Why your period can be great for your sex life…

Sex during your period should not be any shock to anyone. People with periods can spend up to 7 days a month on their period. It should hardly shock any of us that we might want to have sex during that time. It is odd to assume that for a week every month people with periods lose all interest in sex and should just accept that. Secondly, sex can be fab on your period. Your hormone changes can actually make you more likely to want to have sex than at other points on your cycle.

My view is that if someone wants to have sex on their period they should be able to and if they do not want to then there should be no pressure to do so. It is as simple as that. However, if you are not having period sex because of external pressures then that is something we can question together. A great way to start, can be spending time reflecting and asking yourself, is this my feelings and decisions or someone else’s. What is it about period sex that is freaking me out? Am I worried about my partners reaction? Is it feeling self-conscious about myself? Is it that I find periods icky?

How can you address these misconceptions or fears?

There is not enough time in this blog to dive into all of this but I hope to plant some seeds of thought that you can explore yourself.

A key and to me a really important way of understanding more about your attitudes to sex is communication. Either with yourself or your partner. If you are worried of your partners reaction, express that to them.
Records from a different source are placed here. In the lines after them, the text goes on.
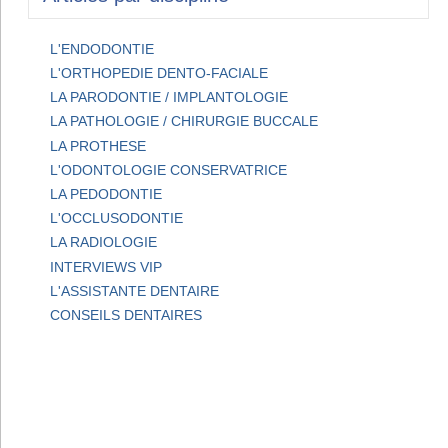
L'ENDODONTIE
L'ORTHOPEDIE DENTO-FACIALE
LA PARODONTIE / IMPLANTOLOGIE
LA PATHOLOGIE / CHIRURGIE BUCCALE
LA PROTHESE
L'ODONTOLOGIE CONSERVATRICE
LA PEDODONTIE
L'OCCLUSODONTIE
LA RADIOLOGIE
INTERVIEWS VIP
L'ASSISTANTE DENTAIRE
CONSEILS DENTAIRES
It does not have to happen right away or as bluntly as you might think. Ask about their thoughts on periods in general to get an initial insight. Write them a letter. Send them a text. Communication can be tricky, especially when it comes to sex. It is important to remember that communication (although clear for both) can be in whatever form works best for you so do not feel like you have to set an agenda style meeting. Do what works. Mhairi and Alison dive into period sex in their latest episode of the Time of the Week Podcast- listen here.

Tips for coping with the mess of period sex….

If your fear or barrier is the mess then lets chat blood. I am not going to deny that there is a chance period sex will be slightly messy. But it probably will not be as bad as you think. Here are some tips for containing the mess if this is one of your barriers to trying it out.

  1. Shower sex (Caution advised): Sex in the shower can be an easy way of avoiding mess. Please be careful for slips and maybe give the shower a clean after to avoid any flat mate or house member conflict.
  2. Towel: The towel on the bed can be an easy way to try and avoid any bedsheet stains. Although the chances of it moving are pretty high it might provide you with a little reassurance. For lazy people like me who are thinking well now I have to wash a towel, just leave the towel and wash your sheets after (cold water to remove blood stains!)
  3. Menstrual discs: So we chat a lot about menstrual cups but have you heard of the disc? The disc is similar to the cup but is placed higher up your vagina at the base of the cervix. Rather than using suction it just uses gravity and pretty much blocks the blood from moving down the vagina canal. It collects blood like the cup and is emptied and reused. A selling point of the disc is that because it sits high up in the vagina near the cervix, the vagina canal is empty. This can mean you can wear it during sex- make sure to chat this through before you try and decide if it will work for you and your partner. More info here.
  4. Who cares attitude: The easiest way to enjoy period sex is chat, be open about your worries and the fact it could get messy and just go for it.

Finally

Lilypads disclaimer: Period sex is great, remember to still wear contraception to avoid STIs or unwanted pregnancy. Although your chance of getting pregnant is small during your period there is still a chance.

No one should be made to feel ashamed during sex on during your period and yes you guessed it during both. Too often women and people with periods are made to feel gross and our feelings are neglected. By reflecting on why we have strong feelings against period sex we can better understand the forces at play which want to control or shame our bodies. Being open, honest and clear with your sexual partners about those feelings can be great way to learn and feel more confident, whether you want period or sex or not.